İşin aslını bilmeden konuşma!

Kemal Okuyan'ın “İşin aslını bilmeden konuşma!” başlıklı yazısı 24 Nisan 2013 Çarşamba tarihli soL Gazetesi'nde yayımlanmıştır.

Eski bir arkadaşım var, Sovyetler Birliği’nin aslında çökmediğini, ABD’yi kandırmak için mükemmel bir planın yürürlüğe sokulduğunu, Rus komünistleri açısından her şeyin yolunda olduğunu söyler durur. Nasıl mı böyle düşünür? Nedenini sormayın, söylemem… Daha ilginç olan, bu iddiayı inandırıcı bulanlarla karşılaşmam. Bu nasıl oluyor, nedenini sormayın, ben de bilmem…

Bunun azıcık daha “gerçekçi” versiyonu, Çin Halk Cumhuriyeti liderliğinin 500 yıllık bir stratejiyle hareket ettiği tezidir… Çinliler de “bizde planlar çok uzun vadeli olarak yapılır” diyerek desteklerler bu tezi her fırsatta. Takmayın giderek güçlenen kapitalistleri, giderek sırıtmaya başlayan eşitsizlikleri, çocuk emeği sömürüsünü, doğanın tahrip edilmesini… Bir bildikleri var nasılsa, plan büyük, 500 yıllık bir stratejiyle hesaplaşacaklar emperyalizmle… Biz üç gün sonrasını öngörmeye çalışalım, millet birkaç asırlık hesaplar yapmakta!

Daha “küçük” örnekleri de vardır bu muhakeme tarzının… Bir siyasetçi yakışıksız bir laf etti mi, “bakmayın siz onun öyle dediğine” diye hemen göğüsleniverir eleştiriler. Mecburdur şimdi öyle demeye ama aslında… Aslında şöyledir, böyledir. Bir de saftirik olmakla, çocuklukla itham edilirsiniz. Özgüveniniz yoksa, “ben neden göremiyorum işin aslını” diye yerin dibine girersiniz.

Siyasi partiler için de geçerlidir bu savunma tarzı. Örneğin CHP’li olup da, “bakmayın siz burada yazanlara, CHP de sosyalizm istiyor” diye tartışan ve böylece tartışmayı imkansız hale getiren bir sürü tanıdığım var. “CHP’de sosyalistler de var ama CHP neden sosyalist bir parti olsun ki” diye itiraz etmeye kalktığınızda, epeycene “öykü” dinlemeye hazır olmalısınız. Hepsi “aslında…” ve “bakmayın öyle dendiğine…” diye başlar ve biter.

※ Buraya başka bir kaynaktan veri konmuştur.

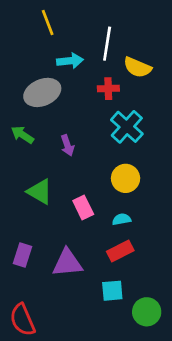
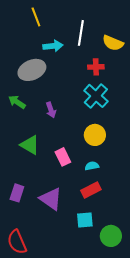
yellow semicircle: (137, 67) -> (113, 43), moved
red cross: (108, 89) -> (96, 67), moved
purple triangle: (67, 263) -> (51, 199), turned 40

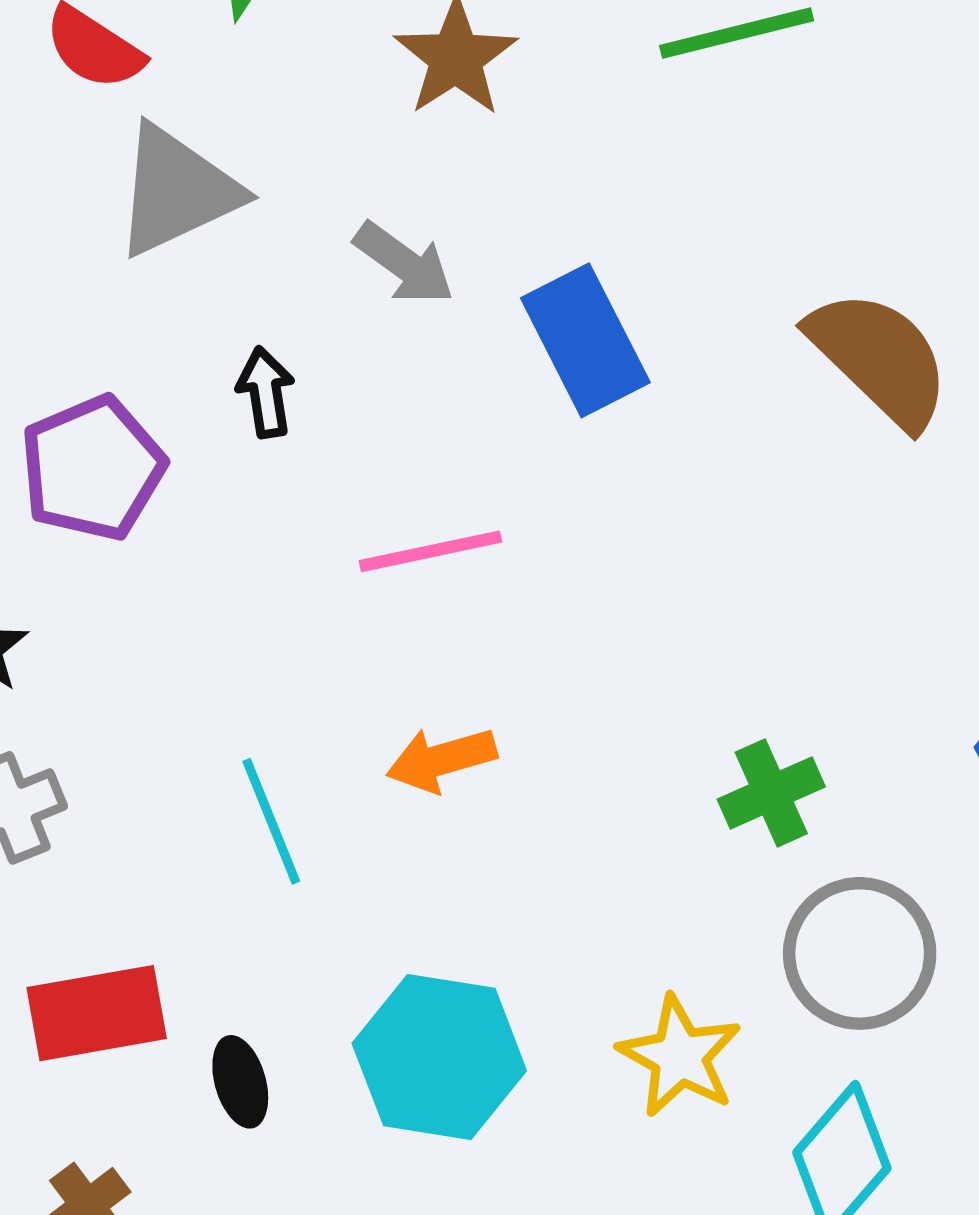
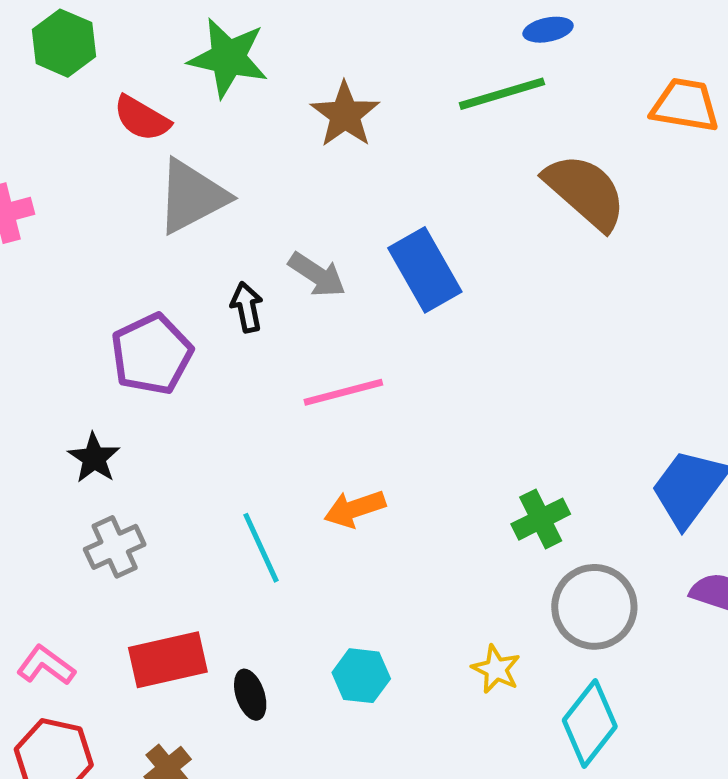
gray arrow: (404, 263) -> (317, 275), moved
brown semicircle: (879, 358) -> (585, 192), moved
yellow star: (680, 1056) -> (496, 669), size x0.7
cyan hexagon: (439, 1057) -> (361, 676), size x0.6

Geçtiğimiz yıllarda Küba’da Fidel’in doğum günü için yapılan etkinliklere, AKP’den bir heyet de davetliydi. Amerikan karşıtını oynuyorlardı o zaman ve bu kez biz “bakmayın böyle konuştuklarına, bunlar fena halde Amerikancıdır” diye herkesi uyarıyorduk. Ancak doğal olarak insanlar bu kadar riya, bu kadar ilkesizlik olur mu diye AKP’lilerden çok bize kuşkuyla bakıyordu. İmdadımıza insanoğlunun en ilkel güdüleri yetişti, yapılan askeri resmi geçitte tam şeref tribünün önünde Küba Silahlı Kuvvetlerine ait Rus yapımı bir tank arızalanınca, heyet üyeleri sevindirik olup, gülümseyiverdiler. Biri dışişlerinden diğeri partiden iki üst düzey Kübalı “işin aslı”nı orada kavradılar hemen, suratları tankın bozulmasından değil, olaya sırıtanlardan asılmıştı. Tank yürüdü, gülümseme sırası bizdeydi kuşkusuz.
Demek ki olabiliyormuş?

Yok! Şöyle oluyormuş, iyiden, güzelden yana olanlar cephesinde “işin aslı”, “bakmayın siz” türünden açıklamalar pek geçerli olmuyormuş… Çünkü iyiden, güzelden yana olanlar düşüncelerini zaten gizlemiyormuş. Siyaseti aldatma, hile, riya sanatı olarak görenler ise kendilerini farklı göstermeyi pek seviyormuş. Onlardan korunmak için “bakmayın siz öyle dediklerine, onlar aslında şöyledir” diye dostları uyarmak gerekiyormuş.

Nereden geldi ki aklıma bunlar şimdi? Bu sıralar “bakmayın siz…”, “aslında…” türü laflar çok edilmeye başlandığından mı acaba?